Mancini runs his company, Wesley Mancini Ltd., out of a South End design studio with a staff of seven. Along with creating 150 new fabric designs per season, he also has a rug line, a decorative trim line and one for drapery hardware. His biggest client is Ethan Allen, but he also sells to Mitchell Gold, Drexel, Henredon and Baker, plus catalogs including Horchow and celebrity lines such as Oscar de la Renta.
He talked with us recently about what the hot trends, where he finds his inspiration and his advice for young designers. Olivia Fortson
Why are you considered a leader in the design industry?
My style isn’t faddish; its design that will be around. It’s up to par with the trends, but it’s classic. And we strive for perceived value – our fabrics look more expensive than they cost because we put a lot of detail into them. I think what has made me stand out from the beginning is that I have the aesthetics along with the technical training and I was able to merge the two together.
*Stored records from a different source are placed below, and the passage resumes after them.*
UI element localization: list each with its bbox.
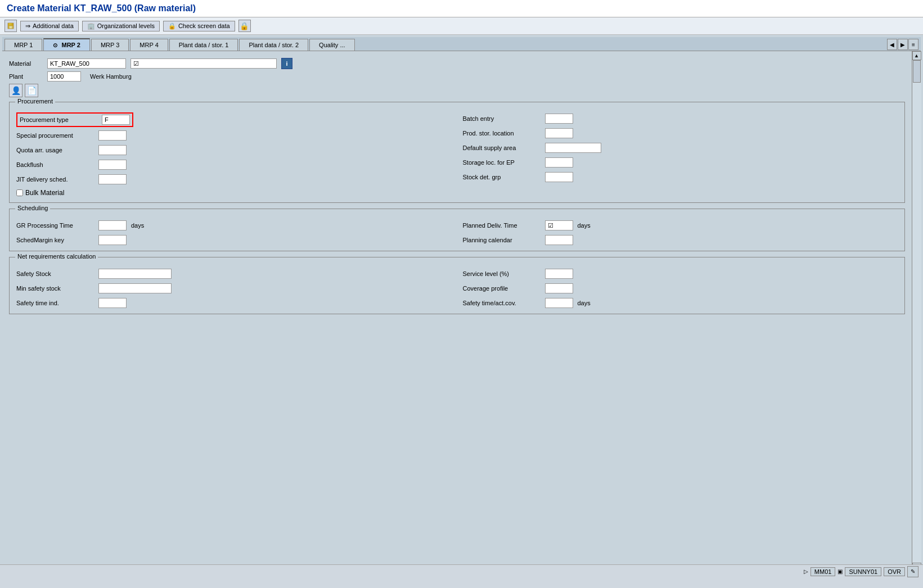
bulk-material-checkbox[interactable] xyxy=(16,189,23,196)
safety-time-act-unit: days xyxy=(578,300,591,306)
edit-status-button[interactable]: ✎ xyxy=(907,566,919,577)
prod-stor-location-input[interactable] xyxy=(545,128,573,138)
planned-deliv-label: Planned Deliv. Time xyxy=(463,222,542,229)
min-safety-stock-input[interactable] xyxy=(98,283,172,293)
safety-time-act-input[interactable] xyxy=(545,298,573,308)
stock-det-grp-label: Stock det. grp xyxy=(463,174,542,180)
material-input[interactable] xyxy=(47,58,126,69)
lock-button[interactable]: 🔒 xyxy=(238,20,251,32)
tab-plant-stor1[interactable]: Plant data / stor. 1 xyxy=(169,39,238,51)
material-label: Material xyxy=(9,60,43,67)
plant-input[interactable] xyxy=(47,71,81,82)
organizational-levels-button[interactable]: 🏢 Organizational levels xyxy=(82,21,160,31)
quota-arr-row: Quota arr. usage xyxy=(16,144,452,156)
planning-calendar-input[interactable] xyxy=(545,235,573,245)
planned-deliv-unit: days xyxy=(578,222,591,229)
tabs-bar: MRP 1 MRP 2 MRP 3 MRP 4 Plant data / sto… xyxy=(2,37,921,51)
bulk-material-row: Bulk Material xyxy=(16,188,452,198)
gr-processing-input[interactable] xyxy=(98,220,127,230)
stock-det-grp-input[interactable] xyxy=(545,172,573,182)
info-button[interactable]: i xyxy=(281,58,292,69)
procurement-type-highlight: Procurement type xyxy=(16,112,452,127)
sched-margin-label: SchedMargin key xyxy=(16,237,95,243)
arrow-icon: ⇒ xyxy=(25,22,30,30)
default-supply-area-row: Default supply area xyxy=(463,142,898,154)
quota-arr-input[interactable] xyxy=(98,145,127,155)
header-icon-buttons: 👤 📄 xyxy=(9,84,905,97)
document-icon-button[interactable]: 📄 xyxy=(25,84,38,97)
screen-icon: ▣ xyxy=(838,568,843,575)
scroll-up-button[interactable]: ▲ xyxy=(912,51,921,60)
material-desc-input[interactable] xyxy=(130,58,277,69)
batch-entry-input[interactable] xyxy=(545,114,573,124)
svg-rect-3 xyxy=(10,26,11,28)
safety-stock-label: Safety Stock xyxy=(16,270,95,277)
tab-mrp3[interactable]: MRP 3 xyxy=(91,39,129,51)
gr-processing-unit: days xyxy=(131,222,144,229)
check-icon: 🔒 xyxy=(168,22,176,30)
sched-margin-row: SchedMargin key xyxy=(16,234,452,246)
tab-plant-stor2[interactable]: Plant data / stor. 2 xyxy=(239,39,308,51)
gr-processing-row: GR Processing Time days xyxy=(16,219,452,232)
jit-delivery-input[interactable] xyxy=(98,174,127,184)
quota-arr-label: Quota arr. usage xyxy=(16,147,95,153)
min-safety-stock-row: Min safety stock xyxy=(16,282,452,295)
tab-mrp2[interactable]: MRP 2 xyxy=(43,38,89,51)
person-icon-button[interactable]: 👤 xyxy=(9,84,22,97)
net-requirements-section: Net requirements calculation Safety Stoc… xyxy=(9,257,905,314)
coverage-profile-input[interactable] xyxy=(545,283,573,293)
safety-stock-input[interactable] xyxy=(98,269,172,279)
save-icon xyxy=(7,22,14,30)
batch-entry-label: Batch entry xyxy=(463,115,542,122)
gr-processing-label: GR Processing Time xyxy=(16,222,95,229)
procurement-type-input[interactable] xyxy=(102,115,130,125)
additional-data-button[interactable]: ⇒ Additional data xyxy=(20,21,79,31)
plant-label: Plant xyxy=(9,73,43,80)
bulk-material-label: Bulk Material xyxy=(25,189,64,197)
ovr-status: OVR xyxy=(884,567,905,576)
scheduling-title: Scheduling xyxy=(15,205,50,211)
service-level-input[interactable] xyxy=(545,269,573,279)
sunny01-status: SUNNY01 xyxy=(845,567,881,576)
content-area: MRP 1 MRP 2 MRP 3 MRP 4 Plant data / sto… xyxy=(0,35,923,578)
tab-mrp1[interactable]: MRP 1 xyxy=(4,39,42,51)
main-container: MRP 1 MRP 2 MRP 3 MRP 4 Plant data / sto… xyxy=(0,35,923,578)
procurement-title: Procurement xyxy=(15,98,55,105)
jit-delivery-row: JIT delivery sched. xyxy=(16,173,452,186)
tab-nav-list[interactable]: ≡ xyxy=(908,39,919,50)
batch-entry-row: Batch entry xyxy=(463,112,898,125)
tab-nav-right[interactable]: ▶ xyxy=(898,39,908,50)
tab-mrp4[interactable]: MRP 4 xyxy=(130,39,168,51)
backflush-label: Backflush xyxy=(16,161,95,168)
special-procurement-row: Special procurement xyxy=(16,129,452,142)
scroll-thumb[interactable] xyxy=(913,60,921,83)
default-supply-area-input[interactable] xyxy=(545,143,601,153)
backflush-input[interactable] xyxy=(98,160,127,170)
toolbar: ⇒ Additional data 🏢 Organizational level… xyxy=(0,17,923,35)
storage-loc-ep-label: Storage loc. for EP xyxy=(463,159,542,166)
scroll-track xyxy=(912,60,921,563)
service-level-row: Service level (%) xyxy=(463,268,898,280)
save-button[interactable] xyxy=(4,20,17,32)
tab-nav-left[interactable]: ◀ xyxy=(887,39,897,50)
right-scrollbar: ▲ ▼ xyxy=(912,51,921,572)
planned-deliv-input[interactable] xyxy=(545,220,573,230)
storage-loc-ep-input[interactable] xyxy=(545,157,573,168)
material-row: Material i xyxy=(9,58,905,69)
min-safety-stock-label: Min safety stock xyxy=(16,285,95,292)
play-icon: ▷ xyxy=(804,568,808,575)
stock-det-grp-row: Stock det. grp xyxy=(463,171,898,183)
planning-calendar-label: Planning calendar xyxy=(463,237,542,243)
special-procurement-input[interactable] xyxy=(98,130,127,141)
backflush-row: Backflush xyxy=(16,159,452,171)
tab-nav-buttons: ◀ ▶ ≡ xyxy=(887,39,919,50)
check-screen-data-button[interactable]: 🔒 Check screen data xyxy=(163,21,235,31)
prod-stor-location-row: Prod. stor. location xyxy=(463,127,898,139)
safety-time-ind-input[interactable] xyxy=(98,298,127,308)
planned-deliv-row: Planned Deliv. Time days xyxy=(463,219,898,232)
mm01-status: MM01 xyxy=(811,567,836,576)
sched-margin-input[interactable] xyxy=(98,235,127,245)
tab-quality[interactable]: Quality ... xyxy=(309,39,354,51)
title-bar: Create Material KT_RAW_500 (Raw material… xyxy=(0,0,923,17)
procurement-type-label: Procurement type xyxy=(20,116,98,123)
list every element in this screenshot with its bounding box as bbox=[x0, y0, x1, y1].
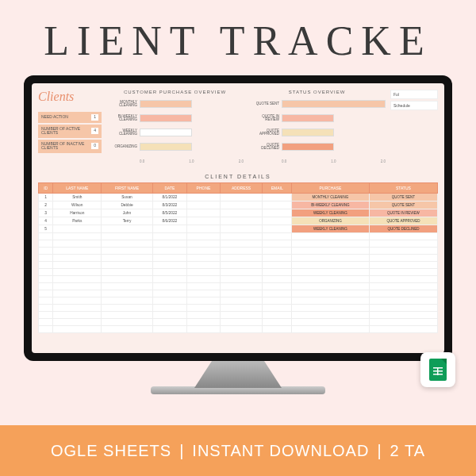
table-cell[interactable] bbox=[220, 248, 262, 255]
column-header[interactable]: ADDRESS bbox=[220, 183, 262, 194]
table-cell[interactable] bbox=[292, 283, 370, 290]
table-cell[interactable] bbox=[53, 255, 102, 262]
table-cell[interactable] bbox=[102, 298, 153, 305]
column-header[interactable]: STATUS bbox=[369, 183, 437, 194]
table-cell[interactable] bbox=[152, 240, 186, 248]
column-header[interactable]: LAST NAME bbox=[53, 183, 102, 194]
table-cell[interactable] bbox=[187, 319, 221, 326]
table-cell[interactable] bbox=[263, 276, 292, 283]
table-cell[interactable] bbox=[152, 276, 186, 283]
table-cell[interactable] bbox=[187, 248, 221, 255]
table-cell[interactable] bbox=[263, 283, 292, 290]
purchase-cell[interactable]: BI-WEEKLY CLEANING bbox=[292, 202, 370, 209]
table-cell[interactable] bbox=[187, 326, 221, 333]
table-cell[interactable] bbox=[292, 305, 370, 312]
table-cell[interactable] bbox=[220, 240, 262, 248]
column-header[interactable]: ID bbox=[39, 183, 53, 194]
table-cell[interactable] bbox=[187, 262, 221, 269]
table-cell[interactable] bbox=[53, 298, 102, 305]
table-row[interactable] bbox=[39, 326, 438, 333]
table-cell[interactable] bbox=[369, 248, 437, 255]
table-row[interactable] bbox=[39, 298, 438, 305]
table-row[interactable] bbox=[39, 248, 438, 255]
table-cell[interactable] bbox=[369, 305, 437, 312]
table-cell[interactable] bbox=[152, 305, 186, 312]
table-cell[interactable] bbox=[53, 305, 102, 312]
table-cell[interactable] bbox=[220, 194, 262, 202]
table-cell[interactable] bbox=[102, 276, 153, 283]
table-cell[interactable] bbox=[39, 262, 53, 269]
table-cell[interactable] bbox=[39, 305, 53, 312]
table-cell[interactable] bbox=[263, 326, 292, 333]
column-header[interactable]: FIRST NAME bbox=[102, 183, 153, 194]
column-header[interactable]: PHONE bbox=[187, 183, 221, 194]
table-cell[interactable] bbox=[263, 298, 292, 305]
table-cell[interactable] bbox=[152, 248, 186, 255]
table-cell[interactable] bbox=[187, 269, 221, 276]
table-cell[interactable] bbox=[39, 298, 53, 305]
table-cell[interactable] bbox=[39, 326, 53, 333]
table-cell[interactable]: 2 bbox=[39, 202, 53, 209]
table-cell[interactable] bbox=[53, 262, 102, 269]
column-header[interactable]: DATE bbox=[152, 183, 186, 194]
table-cell[interactable] bbox=[53, 326, 102, 333]
side-item[interactable]: Schedule bbox=[390, 101, 438, 110]
table-cell[interactable] bbox=[220, 269, 262, 276]
table-cell[interactable]: 1 bbox=[39, 194, 53, 202]
table-cell[interactable] bbox=[102, 290, 153, 298]
purchase-cell[interactable]: ORGANIZING bbox=[292, 217, 370, 225]
table-cell[interactable] bbox=[220, 283, 262, 290]
table-cell[interactable] bbox=[53, 283, 102, 290]
table-cell[interactable]: Parks bbox=[53, 217, 102, 225]
table-row[interactable]: 1SmithSusan8/1/2022MONTHLY CLEANINGQUOTE… bbox=[39, 194, 438, 202]
table-cell[interactable] bbox=[152, 319, 186, 326]
table-cell[interactable]: 3 bbox=[39, 209, 53, 217]
table-cell[interactable] bbox=[152, 262, 186, 269]
table-cell[interactable] bbox=[220, 298, 262, 305]
table-cell[interactable] bbox=[292, 312, 370, 319]
table-cell[interactable] bbox=[102, 283, 153, 290]
table-cell[interactable] bbox=[263, 240, 292, 248]
table-cell[interactable] bbox=[369, 319, 437, 326]
status-cell[interactable]: QUOTE IN REVIEW bbox=[369, 209, 437, 217]
table-cell[interactable] bbox=[220, 202, 262, 209]
table-cell[interactable] bbox=[187, 312, 221, 319]
table-cell[interactable] bbox=[263, 225, 292, 233]
table-cell[interactable] bbox=[102, 255, 153, 262]
table-cell[interactable] bbox=[53, 233, 102, 240]
table-cell[interactable] bbox=[39, 269, 53, 276]
table-cell[interactable] bbox=[187, 217, 221, 225]
table-cell[interactable]: Smith bbox=[53, 194, 102, 202]
status-cell[interactable]: QUOTE SENT bbox=[369, 202, 437, 209]
table-cell[interactable] bbox=[220, 255, 262, 262]
table-cell[interactable] bbox=[102, 248, 153, 255]
table-cell[interactable] bbox=[369, 240, 437, 248]
table-cell[interactable] bbox=[102, 269, 153, 276]
table-cell[interactable] bbox=[263, 202, 292, 209]
table-cell[interactable] bbox=[263, 319, 292, 326]
table-cell[interactable] bbox=[187, 240, 221, 248]
table-cell[interactable] bbox=[220, 262, 262, 269]
table-cell[interactable] bbox=[292, 233, 370, 240]
table-cell[interactable] bbox=[187, 283, 221, 290]
table-row[interactable] bbox=[39, 240, 438, 248]
table-cell[interactable] bbox=[39, 233, 53, 240]
purchase-cell[interactable]: WEEKLY CLEANING bbox=[292, 209, 370, 217]
table-cell[interactable] bbox=[369, 262, 437, 269]
table-cell[interactable] bbox=[39, 283, 53, 290]
table-cell[interactable] bbox=[263, 262, 292, 269]
table-cell[interactable] bbox=[369, 255, 437, 262]
table-cell[interactable] bbox=[263, 217, 292, 225]
table-row[interactable] bbox=[39, 276, 438, 283]
table-cell[interactable] bbox=[187, 298, 221, 305]
table-cell[interactable] bbox=[220, 305, 262, 312]
table-cell[interactable] bbox=[53, 276, 102, 283]
table-cell[interactable] bbox=[369, 312, 437, 319]
table-cell[interactable] bbox=[292, 248, 370, 255]
table-cell[interactable] bbox=[53, 225, 102, 233]
table-cell[interactable] bbox=[53, 319, 102, 326]
table-cell[interactable] bbox=[53, 248, 102, 255]
table-cell[interactable] bbox=[187, 194, 221, 202]
table-cell[interactable] bbox=[152, 290, 186, 298]
table-cell[interactable] bbox=[187, 209, 221, 217]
What are the trends now that you think have staying power?
Going back to “Made in America.” Companies are tired of imports not being what they ordered and how long they have to wait to get it. In design, multicolored, nontraditional fabrics are hot now. For example, a design might resemble a damask motif, but somehow an element is taken out and blown up so it’s fresh even though its inspiration may have come from history. And lustre is coming back. Everything went dry with linen and cotton. Now satiny and silky looks are starting to come back.
Where do you find inspiration?
From anywhere. I’m a visual sponge. I just came back from Morocco – I went to Marrakesh for my 60th birthday. My new line that’s due right now has several fabrics with the feel of Morocco.
What was your path to becoming a textile designer?
I was creative in high school and realized art was my calling. I went to Philadelphia College of Art (now The University of the Arts) and finished my courses in three years, so that fourth year I went to the Philadelphia College of Textiles and Science. I got my Master of Fine Arts in fabric design at Cranbrook Academy of Art in Bloomfield Hills, Michigan. Eight months later, after graduating, I received the first – and I think only – National Endowment for the Arts grant in fabric design. I ended up in North Carolina because this is where there mills were. I work with Valdese Weavers in Valdese, which has stayed very strong and has very smart management.
Any words of advice you would like to share?
Design is about the person. Whatever your favorite color is, that’s the color that’s always ‘in.’ And buy quality because quality will last. To student designers, I say no matter how long it takes keep knocking on doors to get a job. I see so many designers and artists settle. Persevere and take whatever job you can to get your foot in the door.